The modern sport of weightlifting, sometimes known as Olympic (weight)lifting for clarity, consists of two lifts: the snatch, and the clean and jerk. Though this form of weightlifting (in French: the love of weights) traces back to the 19th century, its relative obscurity in North America has been corrected through its recent appropriation and popularization by CrossFit. Connect with our weightlifting community to find out more about the most explosive lifting on the planet. Though powerlifting is a much more accessible sport in terms of the available equipment, please message us on facebook if you'd be interested in getting (paid) access to bumper plates, platforms, and potential coaches. Also stay tuned for our classes which will centrally feature weightlifting or be of general interest to current or aspiring weightlifters. Contact Dan ( ) to connect with some friendly Olympic lifters.


The snatch

The lifter brings the bar from the floor to overhead in one continuous motion, first catching the barbell in an overhead squat (like Robyn above) and then standing up to complete the lift.


The Clean

The lifter brings the bar from the floor to the clavicles/deltoids, catching the bar in a front squat position (like Daniel above) and then standing up.


The Jerk

Following the clean, the lifter promptly puts the bar overhead while launching themselves underneath it with the lower body.

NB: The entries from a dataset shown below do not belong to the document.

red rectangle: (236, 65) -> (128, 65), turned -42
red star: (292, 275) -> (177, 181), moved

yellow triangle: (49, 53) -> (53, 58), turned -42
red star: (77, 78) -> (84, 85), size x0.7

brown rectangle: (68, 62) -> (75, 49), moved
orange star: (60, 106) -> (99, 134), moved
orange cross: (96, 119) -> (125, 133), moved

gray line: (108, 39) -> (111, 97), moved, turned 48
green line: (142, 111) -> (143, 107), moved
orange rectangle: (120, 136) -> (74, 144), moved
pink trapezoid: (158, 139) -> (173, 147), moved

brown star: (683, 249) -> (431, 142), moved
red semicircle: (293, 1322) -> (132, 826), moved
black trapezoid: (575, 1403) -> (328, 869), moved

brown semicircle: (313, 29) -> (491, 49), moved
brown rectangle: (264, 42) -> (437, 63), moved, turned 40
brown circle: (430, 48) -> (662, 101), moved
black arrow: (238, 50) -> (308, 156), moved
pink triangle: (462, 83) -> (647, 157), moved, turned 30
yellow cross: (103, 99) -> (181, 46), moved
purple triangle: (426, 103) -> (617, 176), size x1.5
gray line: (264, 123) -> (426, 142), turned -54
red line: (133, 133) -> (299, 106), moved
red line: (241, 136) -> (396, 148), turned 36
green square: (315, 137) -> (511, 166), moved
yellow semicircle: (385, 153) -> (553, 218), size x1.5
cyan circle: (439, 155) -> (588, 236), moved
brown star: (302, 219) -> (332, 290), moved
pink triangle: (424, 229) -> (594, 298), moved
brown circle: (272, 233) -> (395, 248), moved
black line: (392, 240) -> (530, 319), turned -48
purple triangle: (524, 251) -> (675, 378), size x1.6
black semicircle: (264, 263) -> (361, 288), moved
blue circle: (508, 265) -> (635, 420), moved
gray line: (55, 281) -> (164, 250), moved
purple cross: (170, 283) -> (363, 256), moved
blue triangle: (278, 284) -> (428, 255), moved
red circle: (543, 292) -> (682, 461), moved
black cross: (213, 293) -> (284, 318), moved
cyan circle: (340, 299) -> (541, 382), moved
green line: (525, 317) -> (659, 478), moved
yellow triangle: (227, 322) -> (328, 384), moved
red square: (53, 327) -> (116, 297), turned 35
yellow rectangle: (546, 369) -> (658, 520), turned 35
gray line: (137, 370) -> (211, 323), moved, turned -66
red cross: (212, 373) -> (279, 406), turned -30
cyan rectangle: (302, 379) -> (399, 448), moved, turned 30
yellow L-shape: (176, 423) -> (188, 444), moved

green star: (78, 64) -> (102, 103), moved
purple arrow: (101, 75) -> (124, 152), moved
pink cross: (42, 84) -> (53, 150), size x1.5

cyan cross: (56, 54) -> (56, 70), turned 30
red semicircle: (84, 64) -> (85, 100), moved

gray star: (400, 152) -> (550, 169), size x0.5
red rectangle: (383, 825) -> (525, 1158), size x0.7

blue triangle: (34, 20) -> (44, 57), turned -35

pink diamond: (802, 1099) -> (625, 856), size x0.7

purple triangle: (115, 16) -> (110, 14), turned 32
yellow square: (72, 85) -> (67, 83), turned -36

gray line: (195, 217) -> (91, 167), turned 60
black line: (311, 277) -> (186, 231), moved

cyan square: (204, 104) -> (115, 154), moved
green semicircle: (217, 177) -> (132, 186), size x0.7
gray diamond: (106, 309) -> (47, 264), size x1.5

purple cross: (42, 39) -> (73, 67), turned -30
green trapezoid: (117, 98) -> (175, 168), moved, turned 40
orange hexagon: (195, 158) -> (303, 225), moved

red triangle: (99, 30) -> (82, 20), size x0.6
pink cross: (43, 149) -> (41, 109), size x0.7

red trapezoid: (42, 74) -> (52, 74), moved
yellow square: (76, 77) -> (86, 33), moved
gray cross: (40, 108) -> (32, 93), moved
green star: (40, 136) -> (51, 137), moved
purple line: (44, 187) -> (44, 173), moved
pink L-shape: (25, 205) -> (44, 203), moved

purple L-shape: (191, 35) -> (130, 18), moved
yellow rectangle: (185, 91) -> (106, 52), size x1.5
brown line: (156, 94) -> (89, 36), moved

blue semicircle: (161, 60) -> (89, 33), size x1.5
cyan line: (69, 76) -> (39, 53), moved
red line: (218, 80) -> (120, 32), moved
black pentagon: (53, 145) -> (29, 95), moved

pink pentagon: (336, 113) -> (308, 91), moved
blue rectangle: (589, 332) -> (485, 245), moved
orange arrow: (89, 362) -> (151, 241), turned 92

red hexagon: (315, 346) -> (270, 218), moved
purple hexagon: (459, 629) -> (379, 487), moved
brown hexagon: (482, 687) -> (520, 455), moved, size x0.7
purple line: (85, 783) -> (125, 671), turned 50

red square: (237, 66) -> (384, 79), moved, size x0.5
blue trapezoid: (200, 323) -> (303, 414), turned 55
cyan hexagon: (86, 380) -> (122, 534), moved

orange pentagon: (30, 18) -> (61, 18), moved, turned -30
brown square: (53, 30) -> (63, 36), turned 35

 Don't say they know squat about squats

In weightlifting competitions, the only thing that matters is your 'total', the sum of your heaviest snatch and your heaviest clean and jerk. However, weightlifters are known for their elegant, deep, and ridiculously powerful squats, which build strength to improve their competition lifts. Women and men end up front and back squatting double, triple, or even close to quadruple the weight of their bodies! For instance, a 128lbs woman might end up squatting in excess of 400lbs--making powerlifters (who actually compete in the squat) rather jealous.

Weightlifting For Athletes In Other Sports

Sport training for football, volleyball, sprinting, and other explosive sports often employs some weightlifting-style training, using the clean, snatch,  or their 'power' variations. This is for excellent reason. If you're looking to jump higher and become stronger and faster in your sport, weightlifting offers scientifically and historically proven assistance. If nothing else, it may empower you to do sweet backflips after victory or defeat.